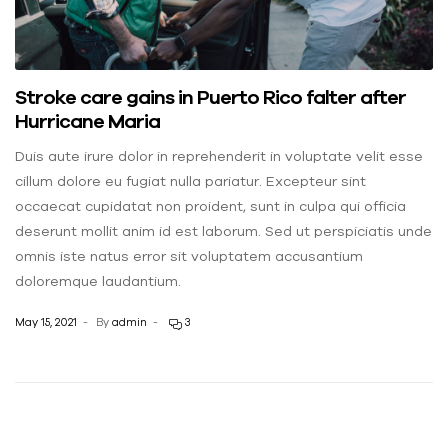
Stroke care gains in Puerto Rico falter after
Hurricane Maria
Duis aute irure dolor in reprehenderit in voluptate velit esse
cillum dolore eu fugiat nulla pariatur. Excepteur sint
occaecat cupidatat non proident, sunt in culpa qui officia
deserunt mollit anim id est laborum. Sed ut perspiciatis unde
omnis iste natus error sit voluptatem accusantium
doloremque laudantium.
May 15, 2021
By
admin
3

+---+

#### WORK INSTRUCTIONS
The reply should hold every line of the records unchanged and no pictures.

#### SOLUTION TO THIS PROBLEM
Stroke care gains in Puerto Rico falter after
Hurricane Maria
Duis aute irure dolor in reprehenderit in voluptate velit esse
cillum dolore eu fugiat nulla pariatur. Excepteur sint
occaecat cupidatat non proident, sunt in culpa qui officia
deserunt mollit anim id est laborum. Sed ut perspiciatis unde
omnis iste natus error sit voluptatem accusantium
doloremque laudantium.
May 15, 2021
By
admin
3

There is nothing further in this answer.